Ils l’implorèrent de rester. Ils lui offrirent de l’or, de l’argent et des joyaux du dragon, mais il refusa de changer d’avis. « On verra, on verra ! dit-il. Et je pense avoir déjà mérité un peu de votre or… quand vous l’aurez. »
Sur ce, ils cessèrent de le supplier. Puis ils se dévêtirent et se baignèrent dans les eaux claires et peu profondes qui coulaient dans un lit pierreux au passage à gué. Lorsqu’ils se furent séchés au soleil, lequel brillait maintenant de tous ses feux, ils se sentirent revigorés, quoiqu’un peu affamés et encore courbatus. Ils franchirent bientôt le gué (en soulevant le hobbit) et avancèrent dans l’herbe haute et verte, entre les rangées d’arbres : des chênes aux longs bras et des ormes élancés.
« Et pourquoi l’appelle-t-on le Carroc ? » demanda Bilbo, qui marchait aux côtés du magicien.
« Il l’a nommé Carroc, parce que c’est le mot qu’il emploie pour désigner ces choses : pour lui, ce sont des “carrocs”. Celui-ci, c’est le Carroc, parce qu’il n’y en a pas d’autre près de chez lui et qu’il le connaît bien. »
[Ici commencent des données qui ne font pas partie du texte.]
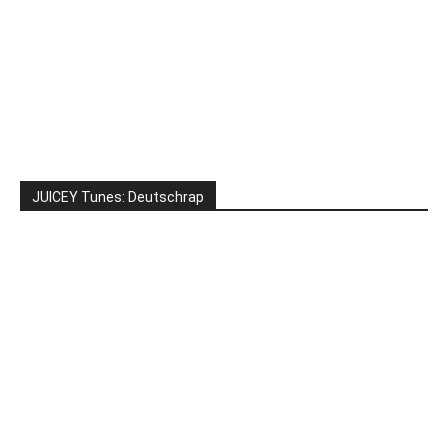
JUICEY Tunes: Deutschrap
« Qui ça ? Qui le connaît bien ? »
« Le Quelqu’un dont je parlais tout à l’heure : un très grand monsieur. Vous devrez tous être très polis quand je vous présenterai. Je vais le faire progressivement, deux à la fois, je pense ; et il ne faut pas que vous le contrariez, autrement les choses pourraient mal tourner. Il peut être abominable lorsqu’il se fâche, bien qu’il soit assez gentil quand on lui fait plaisir. N’empêche, je vous préviens : il se met facilement en colère. »
Les nains s’attroupèrent autour du magicien en l’entendant parler ainsi à Bilbo. « Et c’est chez lui que vous comptez nous conduire ? demandèrent-ils. Vous ne pouviez pas trouver quelqu’un de moins soupe au lait ? Vous ne pourriez pas être un peu plus clair ? » – et ainsi de suite.
« Oui, c’est chez lui ! Non, je ne pouvais pas ! Et j’ai été très clair, répondit le magicien avec irritation. Si vous voulez tout savoir, il s’appelle Beorn. Il est très fort, et c’est un change-peau. »
« Quoi ! un fourreur, un homme qui collectionne les peaux de lapin, quand ce n’est pas pour les vendre en les faisant passer pour du renard ? » demanda Bilbo.